Unfortunately, the execution leaves much to be desired and the film’s less than ideal racial politics leave a bad taste in the mouth. Gray has admitted that Armageddon Time is a very personal film to him and he’s based a lot of it on his own memories and experiences as a Jewish boy growing up in New York in the late 70s.
Paul is the youngest son of the Graff family. He’s a dreamer; often daydreaming and drawing instead of listening in class. When Paul befriends Johnny (Jaylin Webb), an African-American kid with a taste for rebellion, his parents grow worried.
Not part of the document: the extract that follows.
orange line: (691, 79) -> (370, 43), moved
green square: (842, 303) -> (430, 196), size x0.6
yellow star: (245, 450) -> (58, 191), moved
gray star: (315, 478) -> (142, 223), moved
In fact, Paul’s parents reveal their own prejudices against Black people in ways Paul hasn’t seen before. As do his schoolmates and seemingly everyone around him. Paul faces a dilemma; stick by his friend or blend in and cut off all ties with him?
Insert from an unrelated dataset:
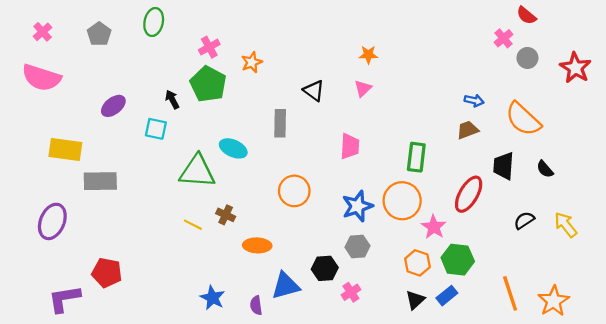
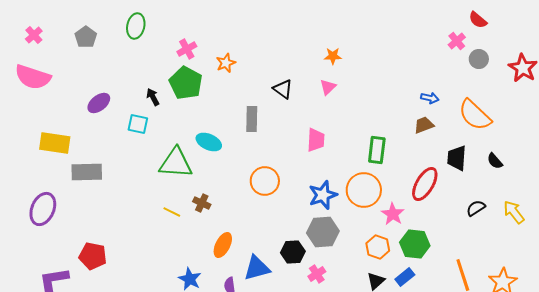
orange ellipse: (257, 245) -> (223, 245), moved, turned -65
gray hexagon: (357, 247) -> (323, 232), size x1.4

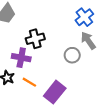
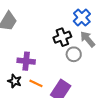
black cross: (35, 39) -> (62, 37), moved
Armageddon Time clearly burrows into Gray’s own guilt over his childhood and his personal relationship to his privilege as well as cultural heritage and the prejudices the Jewish community has faced, and continues to face. Gray’s approach to his own memories just doesn’t make for a very dramatic or entertaining film. There’s nothing here to grab onto; the family stuff is better realised, but the racial injustice Paul witnesses and tries to come to terms with is much more interesting.
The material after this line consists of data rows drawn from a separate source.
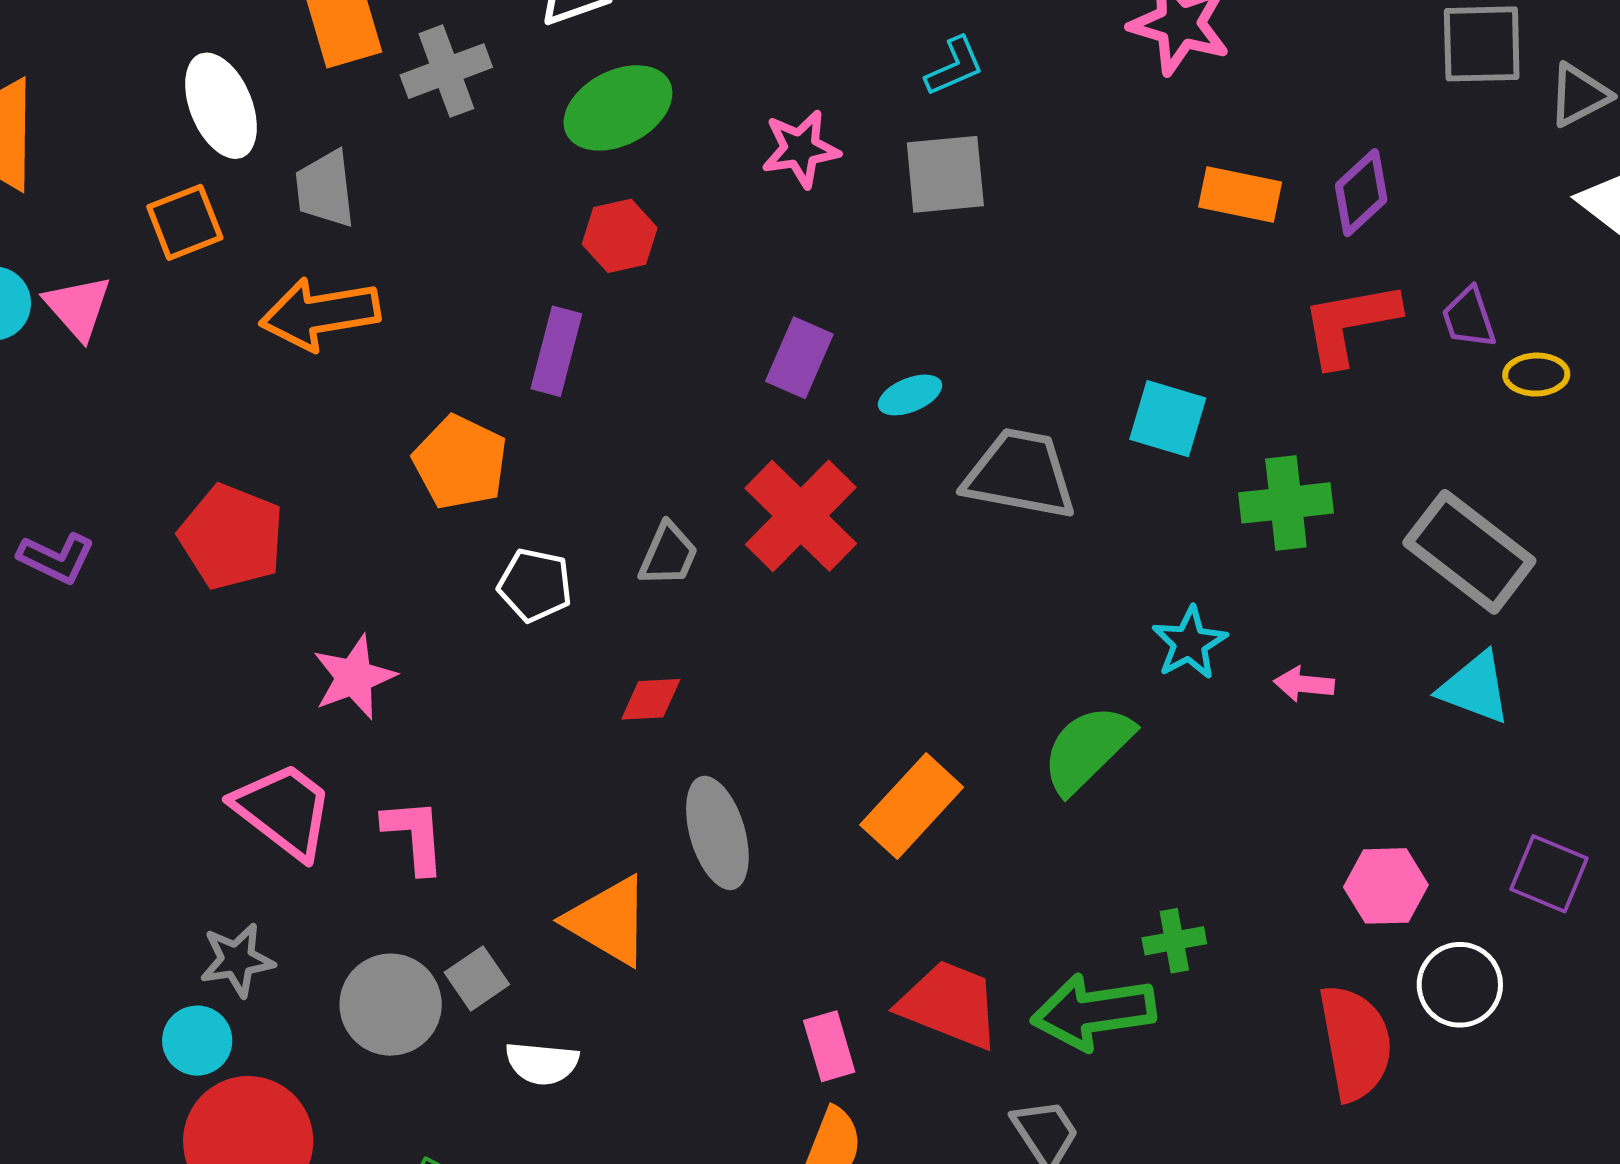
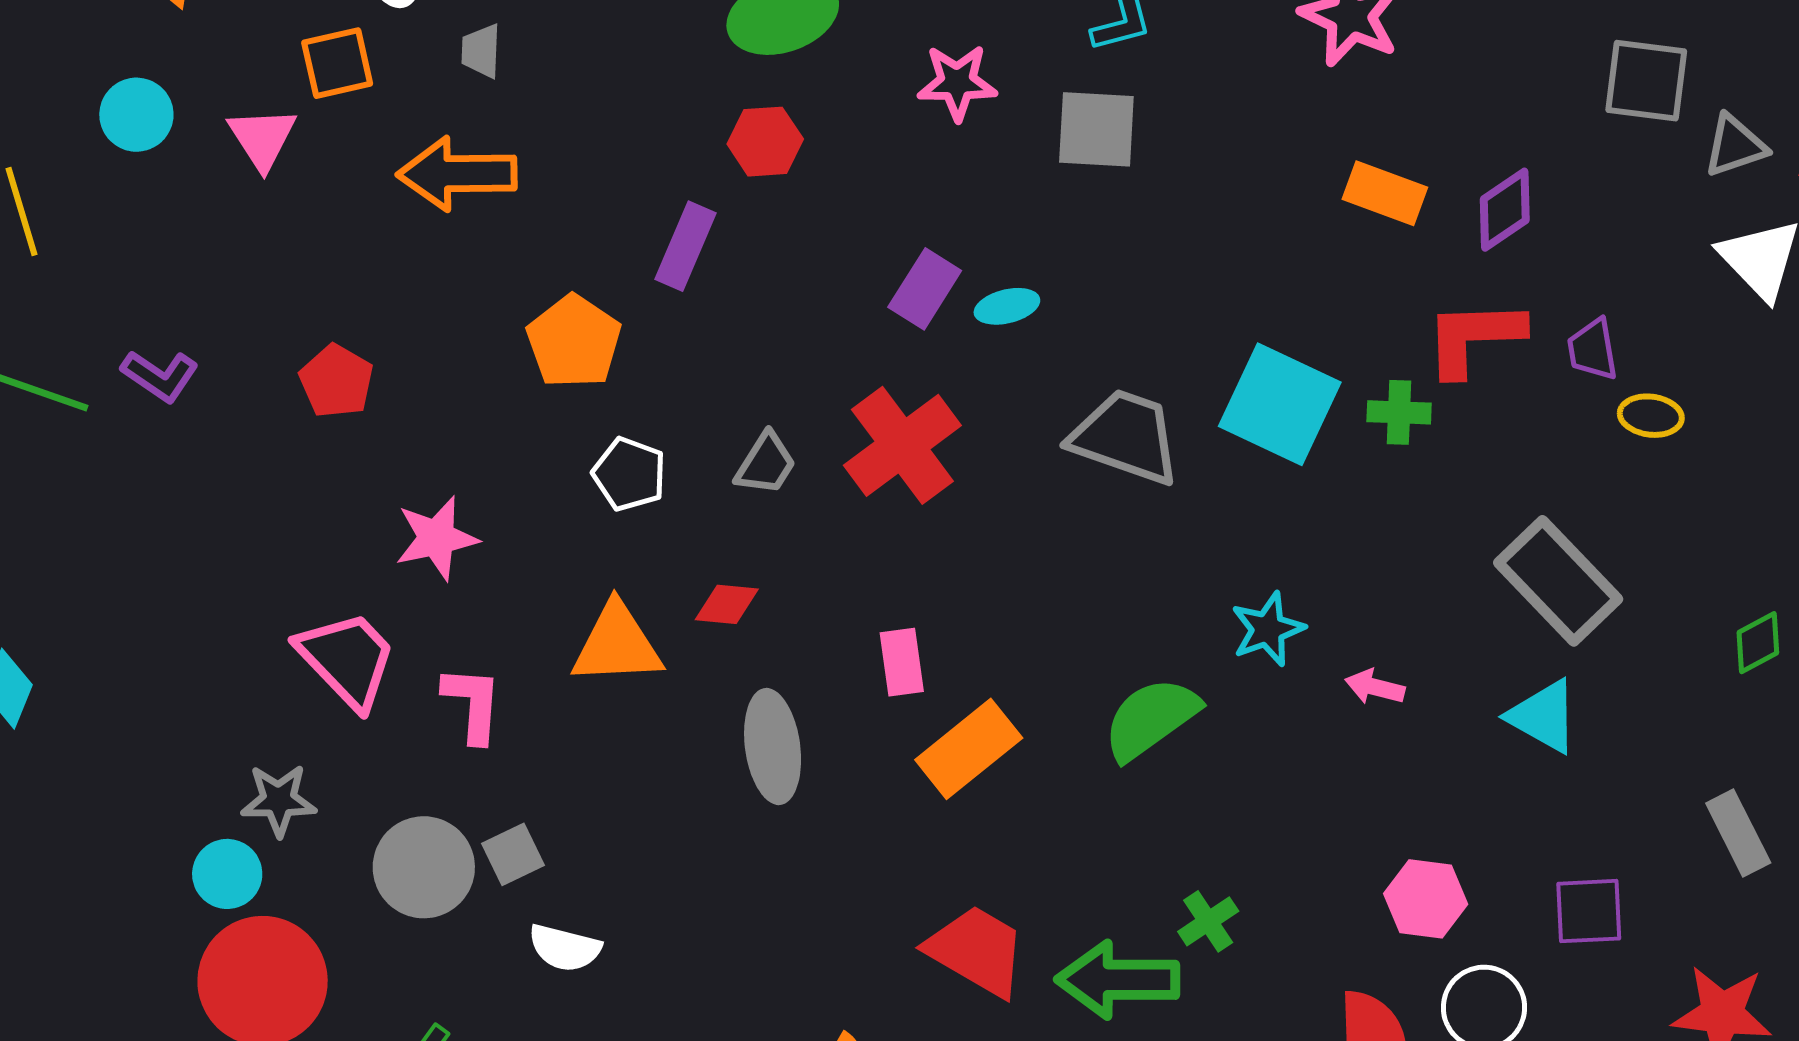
gray trapezoid: (325, 189) -> (481, 51), size x0.7
pink triangle: (78, 307) -> (262, 138), moved
cyan ellipse: (910, 395) -> (1007, 306), moved
cyan square: (1168, 419) -> (1280, 404), size x1.5
green cross: (1286, 503) -> (1399, 412), moved, size x0.7
red pentagon: (231, 537) -> (336, 381), size x0.7
purple square: (1549, 874) -> (1589, 911), turned -34
orange triangle: (608, 921) -> (617, 644), moved, turned -42
green cross: (1174, 941) -> (1208, 921), turned -32
pink rectangle: (829, 1046) -> (902, 662), moved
Visually, Gray captures the singular magic of the late 70s. The colour palette here is muted and earthly, calming almost. The production design is detailed and lush; Paul’s home feels like a real home rather than a set that the actor’s act within. There’s constantly much to admire in Armageddon Time, but very little to immerse yourself into.
The film is at its best when it focuses on the Graff family dynamics. Jeremy Strong and Anne Hathaway play Paul’s parents in a pair of nuanced and naturalistic performances. Strong is slightly miscast as the aggressive and rash Irving, but the Succession actor is also able to bring a subtle uncurrent of regret to his characterization.
Hathaway is arguably a little underused but she infuses her part with warmth and motherly love. That being said, the entire cast is overshadowed by the great Anthony Hopkins. As Paul’s closest confidante, he’s effortlessly charming and funny. Although his role is small in terms of screen time, his impact is felt throughout Gray’s film and forms the film’s emotional core.
Banks Repeta is amicable and serviceable as Paul. He conveys the childish, immature idea that you’re completely invincible from the wrongs of the world as a child well, but his character is also irritatingly self-centred. Paul and Irving’s relationship seems ripe for examining; what kind of a role model is Irving to Paul? What do fathers pass down to their sons?
Another interesting element of Gray’s film is how the Jewish Graff family, who most certainly have faced prejudice and discrimination for their religion, adapt to their largely white and privileged community as a mode of survival. It’s easier to target someone than to be a target, but Gray’s handling of the subject is too faint and restrained for it to be effective.
Armageddon Time is frustratingly slow and sluggish. At the end, there’s very little reward to be found and the film crumbles under its own weight. It’s ultimately a film about white guilt with uneasy racial politics that are never explored meaningfully.
Armageddon Time is in cinemas November 18.